Christian Art: Does It Exist?

Christian Art: Does It Exist?

Let's deconstruct this pretentious question:

Define
  1. Christian
  2. Art
  3. Existence
Next, put these back together
  1. Christian existence
  2. Art existence
  3. Christian art existence
Semantics? Maybe so, but meaning is part of art, isn't it? If we cannot understand the depth of the question, we will struggle to understand the depth of the answer.

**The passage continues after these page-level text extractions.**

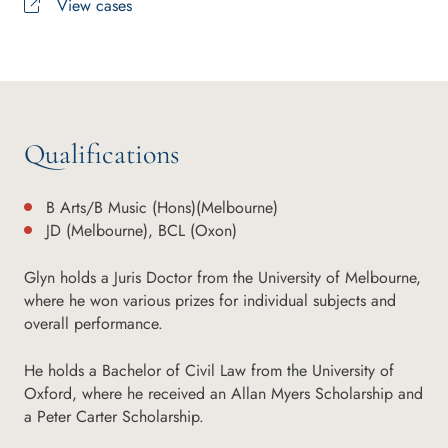
View cases
Qualifications
B Arts/B Music (Hons)(Melbourne)
JD (Melbourne), BCL (Oxon)
Glyn holds a Juris Doctor from the University of Melbourne,
where he won various prizes for individual subjects and
overall performance.
He holds a Bachelor of Civil Law from the University of
Oxford, where he received an Allan Myers Scholarship and
a Peter Carter Scholarship.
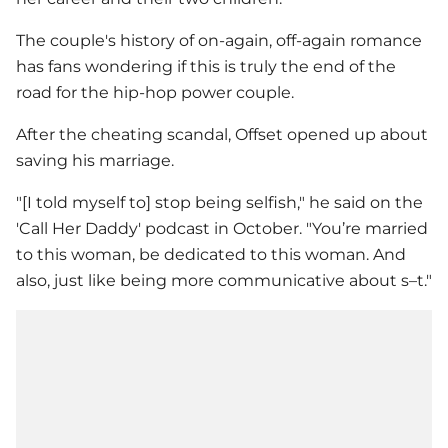
The couple's history of on-again, off-again romance
has fans wondering if this is truly the end of the
road for the hip-hop power couple.
After the cheating scandal, Offset opened up about
saving his marriage.
"[I told myself to] stop being selfish," he said on the
'Call Her Daddy' podcast in October. "You’re married
to this woman, be dedicated to this woman. And
also, just like being more communicative about s–t."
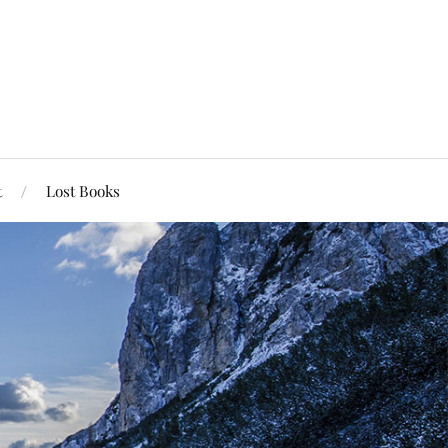
t
Lost Books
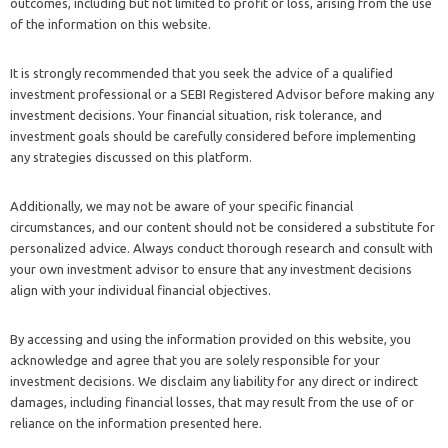
outcomes, including but not limited to profit or loss, arising from the use
of the information on this website.
It is strongly recommended that you seek the advice of a qualified
investment professional or a SEBI Registered Advisor before making any
investment decisions. Your financial situation, risk tolerance, and
investment goals should be carefully considered before implementing
any strategies discussed on this platform.
Additionally, we may not be aware of your specific financial
circumstances, and our content should not be considered a substitute for
personalized advice. Always conduct thorough research and consult with
your own investment advisor to ensure that any investment decisions
align with your individual financial objectives.
By accessing and using the information provided on this website, you
acknowledge and agree that you are solely responsible for your
investment decisions. We disclaim any liability for any direct or indirect
damages, including financial losses, that may result from the use of or
reliance on the information presented here.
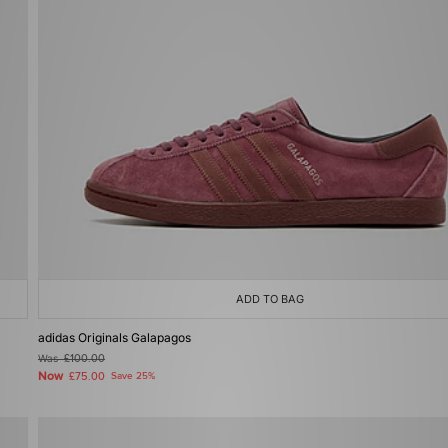
ADD TO BAG
adidas Originals Galapagos
Was
£100.00
Now
£75.00
Save 25%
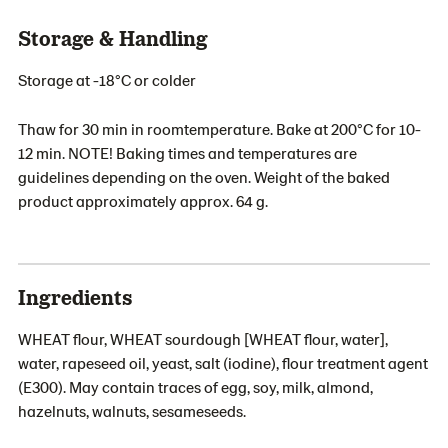
Storage & Handling
Storage at -18°C or colder
Thaw for 30 min in roomtemperature. Bake at 200°C for 10-
12 min. NOTE! Baking times and temperatures are
guidelines depending on the oven. Weight of the baked
product approximately approx. 64 g.
Ingredients
WHEAT flour, WHEAT sourdough [WHEAT flour, water],
water, rapeseed oil, yeast, salt (iodine), flour treatment agent
(E300). May contain traces of egg, soy, milk, almond,
hazelnuts, walnuts, sesameseeds.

What do you think? No pat, contrived, Hallmark Greeting Card replies: tell what you really think, and why. If you've got examples, Scripture or science to back it, even better.

1 comment:

Anonymous said...

I once read a magazine article that I remember as titled The Vanishing Point. I've sometimes looked for it to read again, but alas, it seems to have, "vanished." (sorry).
The article explored the percieved "purpose" of art. Artistic expression was, according to the writer, an attempt to convey emotional response and even homage to the unknown. Pagans, polytheists, monotheists, all created according to their object of adoration. The arthur did a superb job of outlining a progression from artistic portrayals of creation that, during the time of the Greeks, focused upon the image of the perfect Man, blossomed during the Renaissance and Church sanctioned art, until the 20th century, when Nietzsche declared that Man had murdered God and He was now dead. There then arose the abstract, and the bizarre expression that is post-modernism. Of course, I'm mangling the work of that unknown arthur, mixing in my own conceptions. But his culminating point was that, without God, ("...a god to adore") the point of art has "vanished."

Since God is obviously not dead, or vanished, neither has our need to express our emotional response, our adoration of Him. Art, true art, has always existed. The people of God have expressed their adoration and awe of Him through music, dance, poetry, and stories throughout history. The Church has included imagery, both two and three dimensional.

"Christian Art: Does it exist?" is a question that arises, at worst, from a void, at best from the spirit of a critic who seeks to lift up. "Can we make Christain art something that is a truer, fuller expression of our emotional response to God?" might be another way of exploring such a motive.

The quest to do so, to reveal our emotional and spiritual experiences tangibly that the revelation might be communicated and shared with others is the artist's quest. Seeking Him in perfect libery, freeing ourselves of religious bondanges, and seeing Him more fully, in all the apsects of Himself He chooses to reveal - this is the "terroir" of that quest.